IMF kur politikalarını düzenler. Ülkelere kısa ve uzun erimli (vadeli) kredi verir. Ülkelerin çeşitli kurumlara borcunu ödeyememesi durumunda arabuluculuk yapar. Ülkeleri, liberal bir kambiyo ve dış ticaret rejimi uygulamaya özendirir. Ülkelere mali (monetary) konuklarda danışmanlık sağlar.
IMF’nin bir ülkeye borç vermesi için kimi koşulları, ilkeleri vardır. Bunlar genelde o ülkenin kamu giderlerini kısmak, vergileri artırıcı önlemler almak, serbest fiyat politikası ve para arzının kısılması, dış ticaretin liberalleşmesi ve ulusal para değerinin düşürülmesi gibi klasik, acı reçetelerdir.
Bu yakıcı reçetelerden en çok etkilenen kesim işçi – köylü, emekli, ücretli çalışanlar, dar gelirliler, küçük esnaf, küçük ve orta ölçekli işletmelerdir. IMF nerelere gelir? Ekonomisi dibe vuran ülkelere çağrılır. IMF akbabaya benzer. Kendi olanakları ile ayakları üzerinde yürüyene bir şey yapamaz. Ülkeler ekonomik anlamda el, ayak, kol gibi, bir tarafına felç- inme gelir yürüyemez duruma düşerse başını kaldırınca IMF’yi görürler. Kısaca gününü de görmüş olurlar. Sonrası Allah kolaylık versin. Elini kaptıran kolunu unutmak zorunda kalır. Kim IMF’ye karşı durur ve ülkesini o garabetten korursa o kahraman oluyor. Görevdeki iktidar, IMF adını kaldırarak bu kahramanlık unvanını toplumda yaymayı, hatta tepe tepe kullanmayı iyi becerdi.
Evet, IMF ile 68 yıllık dans ve 19 stand-by anlaşması sonlandırılırken, iktidar bir ara IMF’den borç almıyor, borç veriyoruz gibi ayakları yere basmayan balonlar uçurdu. IMF yerine öbür uluslararası kuruluşlara borçlandık. Borç sürekli büyüyor, alacaklı Ali idi, Veli oldu. İktidarın savunusu, “Borcun tamamı devletin değil özel sektörün” oldu. Peki, özel sektörün kefili kim? Devlet. Yani yoksul ve dar gelirli kesimler, ekonomik anlamda sopa yemeye devam ediyor. IMF gürgen sopayla döverken, öbür uluslararası kuruluşlar meşe sopasıyla dövdü. Yani yine ‘Varsılın kağnısı dağları aştı, yoksulun kağnısı düz yolda şaştı’
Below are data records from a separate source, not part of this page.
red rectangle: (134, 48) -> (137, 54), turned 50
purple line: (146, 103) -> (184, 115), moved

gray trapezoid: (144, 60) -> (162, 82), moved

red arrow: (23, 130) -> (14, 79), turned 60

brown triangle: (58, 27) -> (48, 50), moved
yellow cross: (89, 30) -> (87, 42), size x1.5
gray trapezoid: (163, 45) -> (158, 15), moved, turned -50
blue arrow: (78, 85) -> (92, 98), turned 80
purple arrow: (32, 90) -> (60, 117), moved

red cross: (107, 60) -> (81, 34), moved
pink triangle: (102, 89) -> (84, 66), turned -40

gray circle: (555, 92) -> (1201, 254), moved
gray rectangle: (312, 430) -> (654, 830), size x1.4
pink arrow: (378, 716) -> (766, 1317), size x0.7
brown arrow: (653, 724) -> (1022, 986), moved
Biz IMF’ye yabancı değiliz. Her ne denli hükümet karşı olduğunu söylese de, son günlerde IMF adı çok duyulmaya ve ayak sesleri gelmeye başladı. İktidar öylesine zorda ki, seçim sonrasını bile bekleyemiyor. ABD Başkanı Trump’ın “Türkiye’yi ekonomik olarak mahvederiz” gibi haince tivitinin arkasında IMF gerçeği var ve o saatlerde IMF temsilcileri Ankara’da görüşme yapıyorlar…
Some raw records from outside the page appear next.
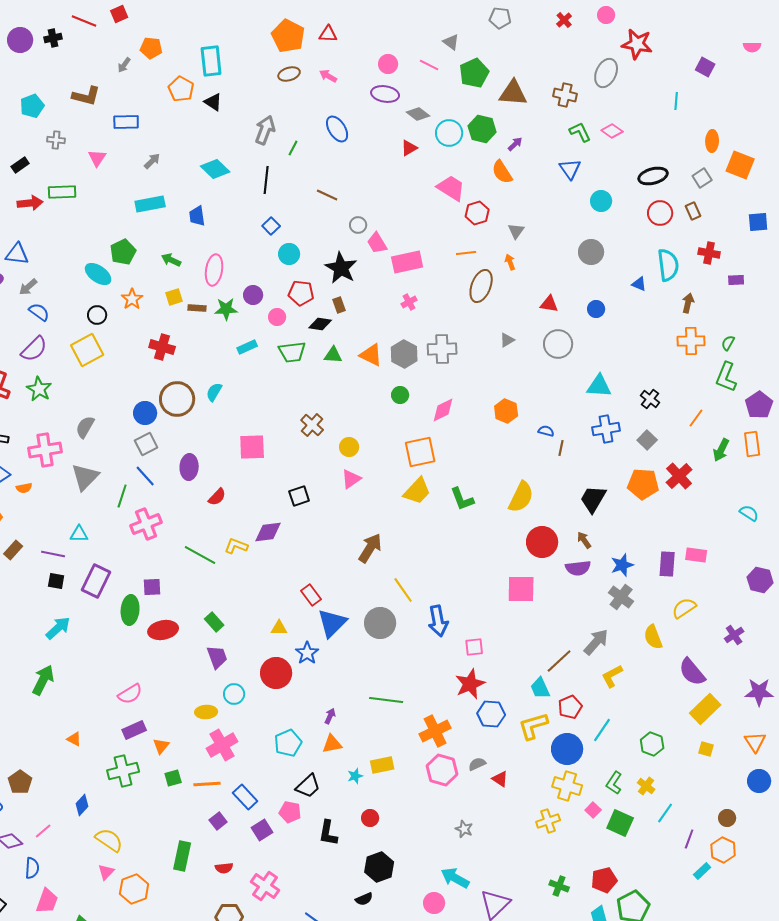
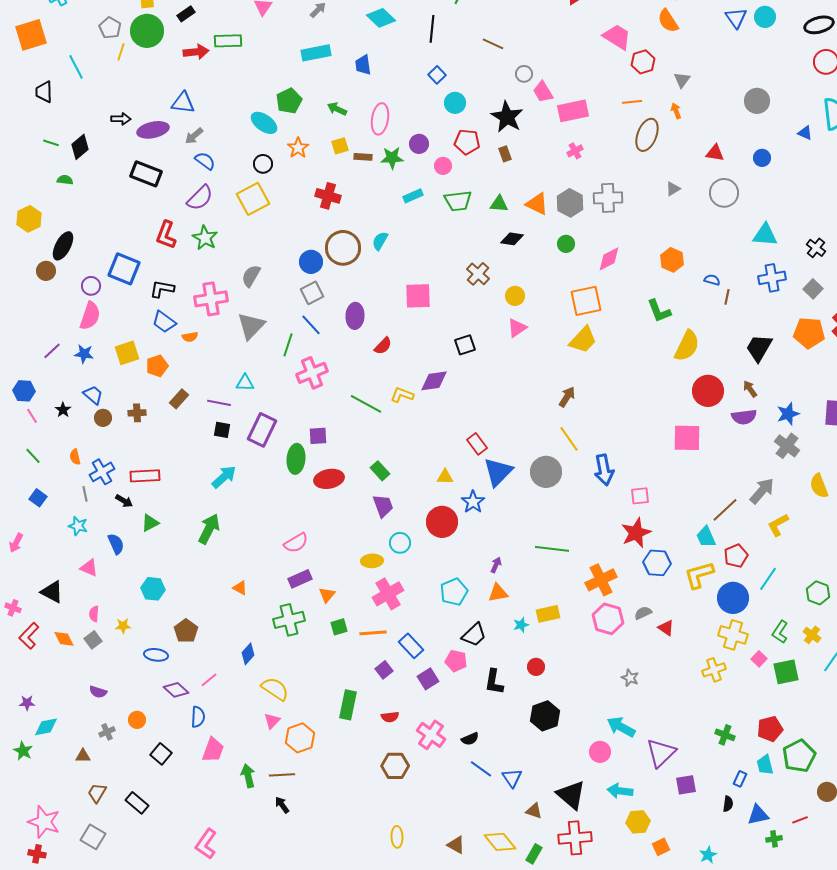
cyan circle: (601, 201) -> (765, 17), moved
black diamond: (320, 324) -> (512, 239), moved
green L-shape: (462, 499) -> (659, 311), moved
brown arrow: (370, 548) -> (567, 397), moved, size x0.7
green square: (620, 823) -> (786, 672), turned -36
black semicircle: (364, 899) -> (470, 739), moved

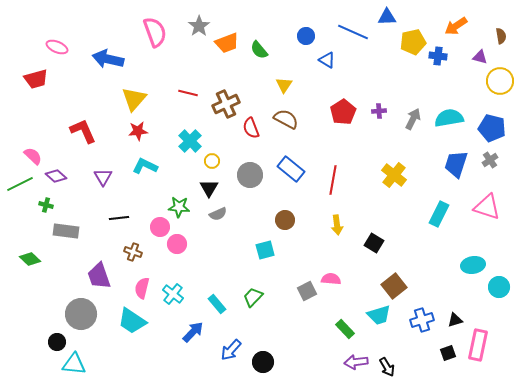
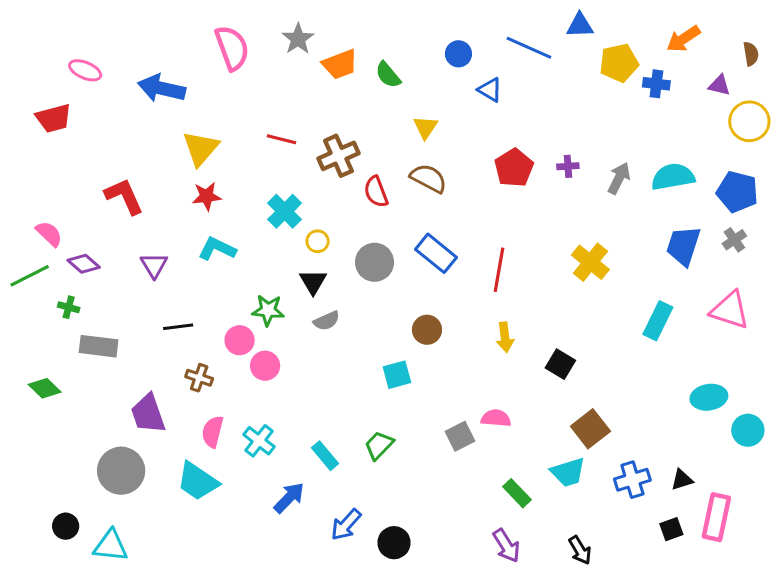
black circle: (57, 342) -> (66, 526), moved
purple arrow: (356, 362) -> (506, 546), moved, turned -115

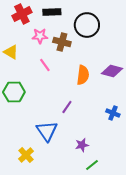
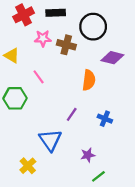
pink line: (45, 65) -> (39, 77), moved
purple diamond: (112, 71) -> (112, 58), moved
blue cross: (113, 113) -> (105, 119), moved

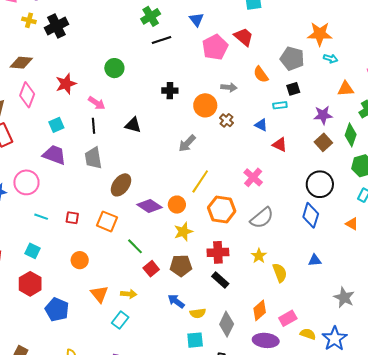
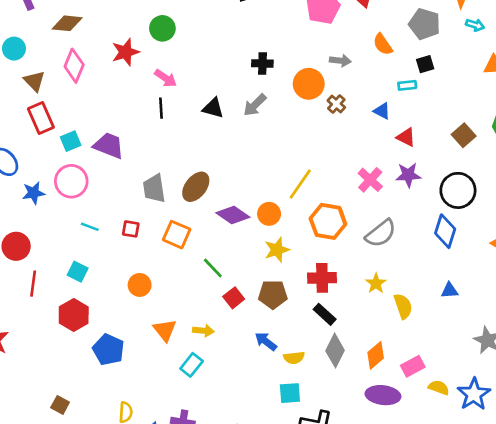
green circle: (114, 68) -> (162, 28), moved
purple star: (323, 115) -> (408, 175), moved
cyan square: (56, 125) -> (71, 141), moved
gray arrow: (187, 143) -> (255, 105), moved
gray trapezoid: (93, 158) -> (154, 188), moved
gray diamond: (227, 324) -> (335, 351), moved

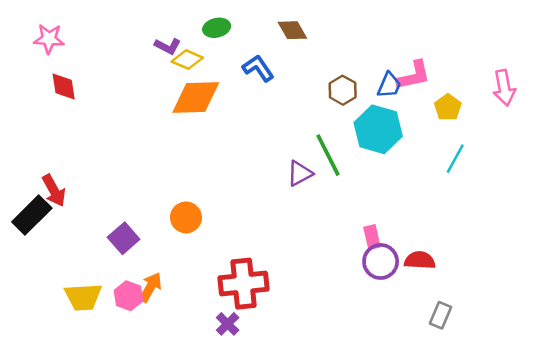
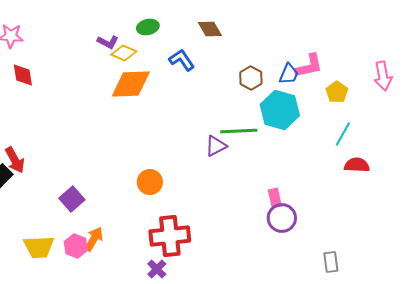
green line: (328, 155) -> (239, 131), turned -66
orange circle: (186, 217) -> (150, 182), moved
red semicircle: (420, 260) -> (357, 165), moved
gray rectangle: (440, 315) -> (331, 262), turned -30

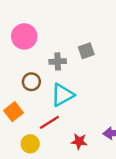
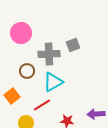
gray cross: (58, 61) -> (49, 54), size x1.5

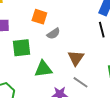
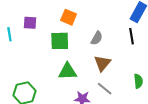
gray semicircle: (53, 34) -> (97, 38), moved, turned -32
green square: (21, 48) -> (60, 41), moved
Yeni Çağ Gazetesinden Ahmet Takan’ın emin olduğunu belirttiği kaynaklardan aktardığı bilgiye göre; “IMF heyeti, Türkiye’de temaslarını sürdürüyor. Türkiye’ye yardım göndermek için teknik çalışmalar yapılırken, IMF heyeti antlaşmayı seçimden sonra yapmakta kararlı. Seçim sonuçlarını görmeden IMF heyeti herhangi bir anlaşma yapmayacak.Eğer seçimlerden AKP istediği sonucu alırsa, o zaman 50 milyar Dolar kredi = borç serbest bırakılacak.Bunun için iç gelişmelere IMF özellikle dikkat ediyor. Öncelikle seçim sonuçları, seçimlerde AKP’nin iyi sonuç alması.IMF bundan sonra anlaşma yapmaya yanaşıyor.”
CHP Genel Başkan Yardımcısı ve Parti Sözcüsü Faik Öztrak, ülkede ekonominin kötüye gittiğini öne sürerek, “…Bu ülkenin ekonomisi 1 Nisan’dan sonra Uluslararası Para Fonu’na emanet edilecektir. Ben daha önce de söylemiştim ‘bunlar, IMF ile görüşüyorlar.’ diye açıklama yaptı.
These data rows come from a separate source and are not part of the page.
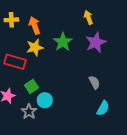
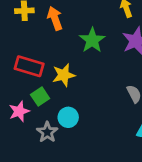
yellow star: (35, 47) -> (64, 75), moved
green square: (32, 86) -> (40, 97), moved

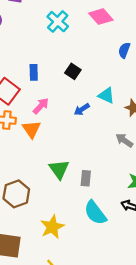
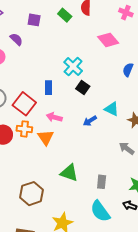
cyan cross: (58, 22) -> (73, 66), moved
pink arrow: (41, 106) -> (54, 117), turned -119
green triangle: (59, 169) -> (69, 173), turned -36
gray rectangle: (86, 178) -> (102, 182), moved

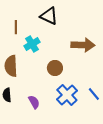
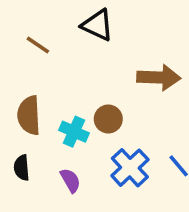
brown line: (16, 27) -> (38, 45), turned -56
cyan cross: (32, 44) -> (74, 132), moved, turned -35

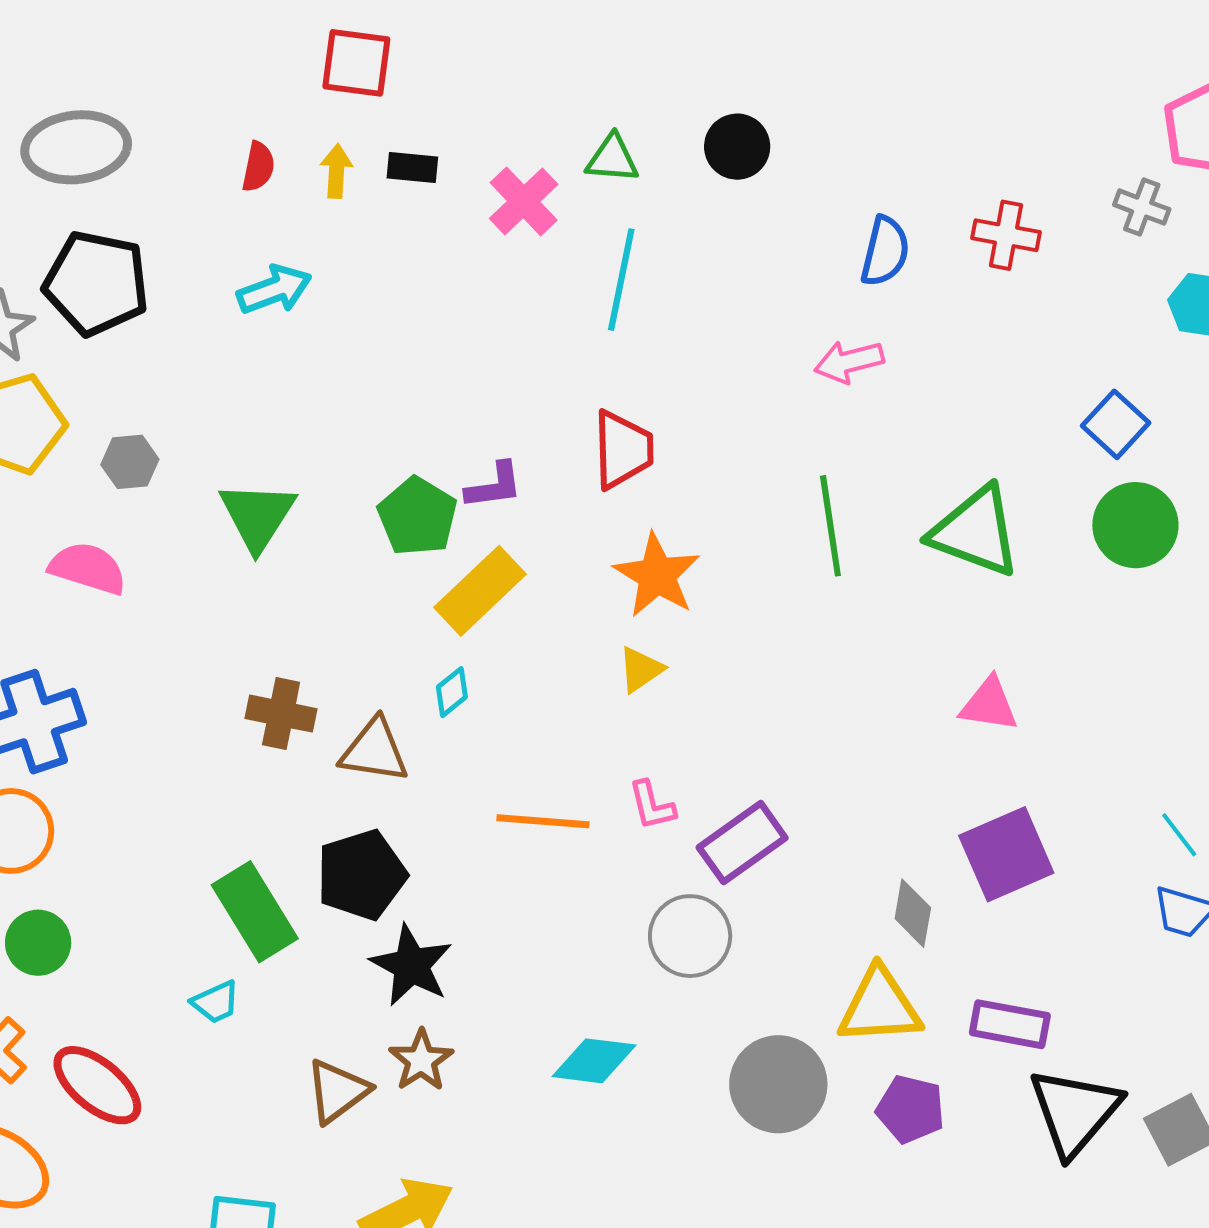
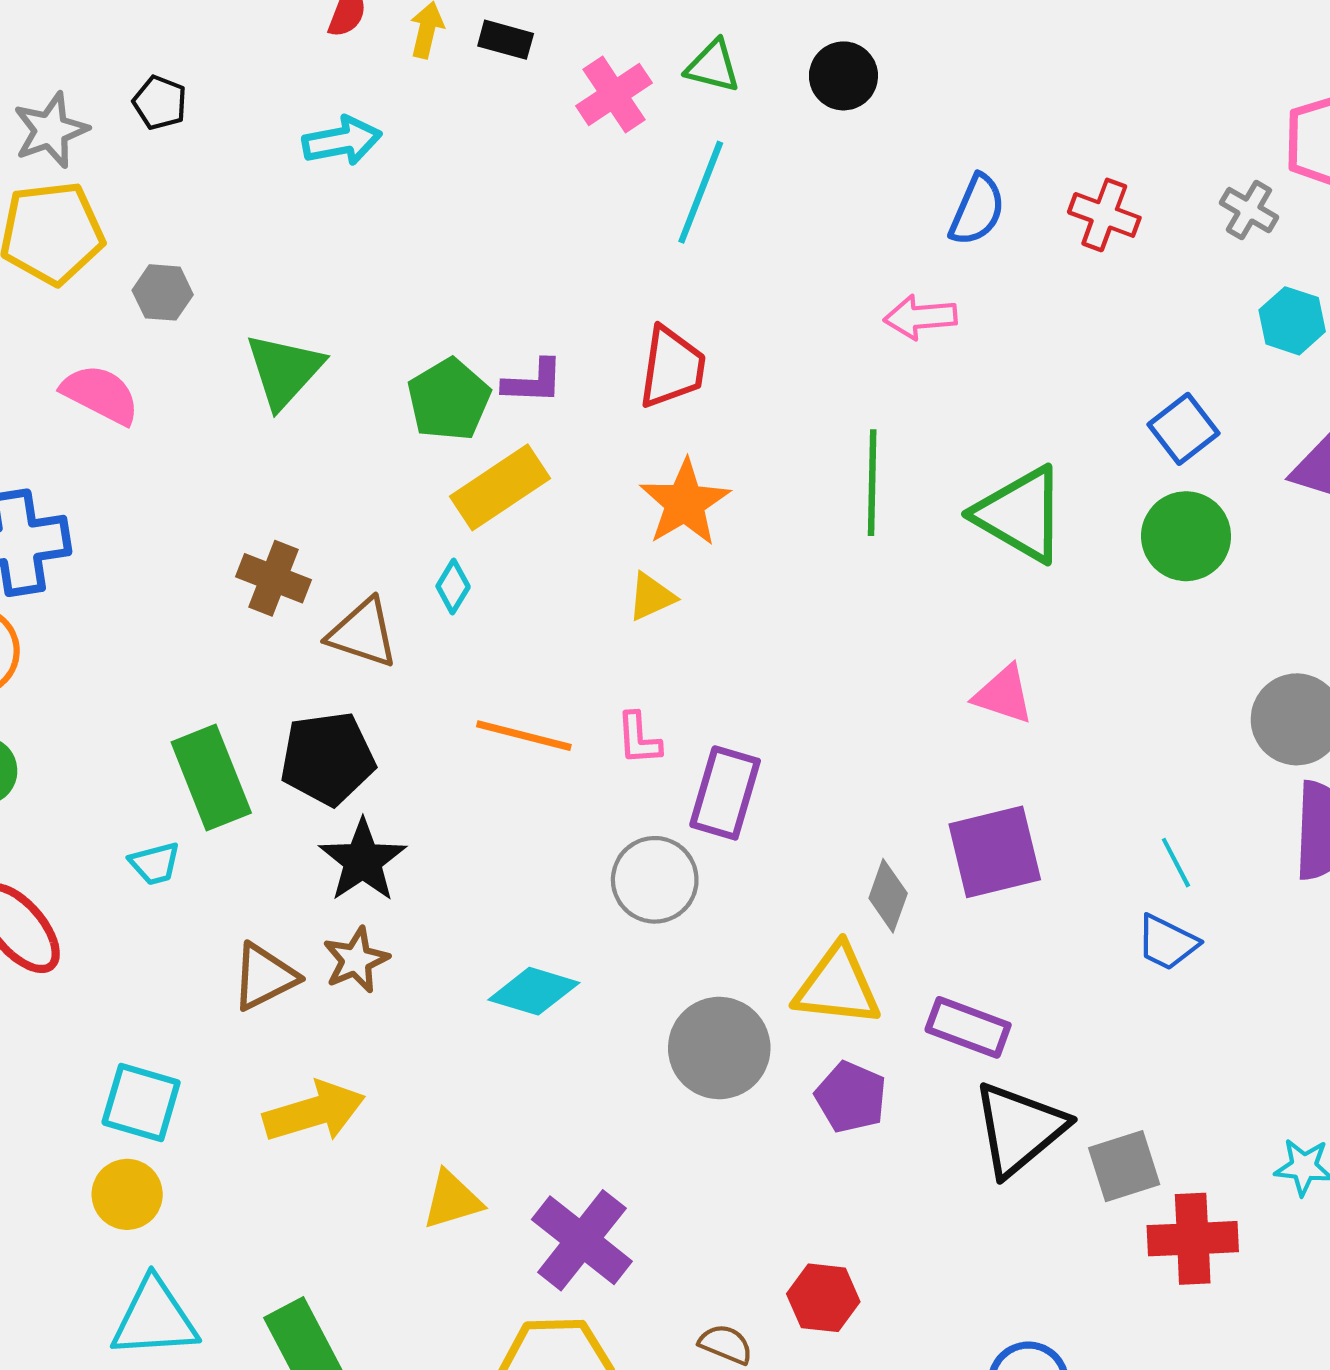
black pentagon: (96, 283) -> (160, 103), size x0.5
cyan diamond: (452, 692) -> (453, 586), turned -30
purple rectangle: (742, 843) -> (725, 793), turned -48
Seçim sonrasına kendimizi hazırlayalım, şok etki yaratmaması için açıklayalım : IMF kemer sıkma, ücretleri kısma, paramızın değeri düştü, stand by… gibi karabasan (kâbus) sözcükleri gene duymaya başlarsak şaşırmayalım. Başımızı kaldırınca IMF heyulasını göreceğiz, 1 Nisan şakası olmadığını, izleyen günlerde anlayacağız.
Peki, ya ülkemizi IMF’ye yeniden mahkum edenlere ne demeli, ne diyeceğiz??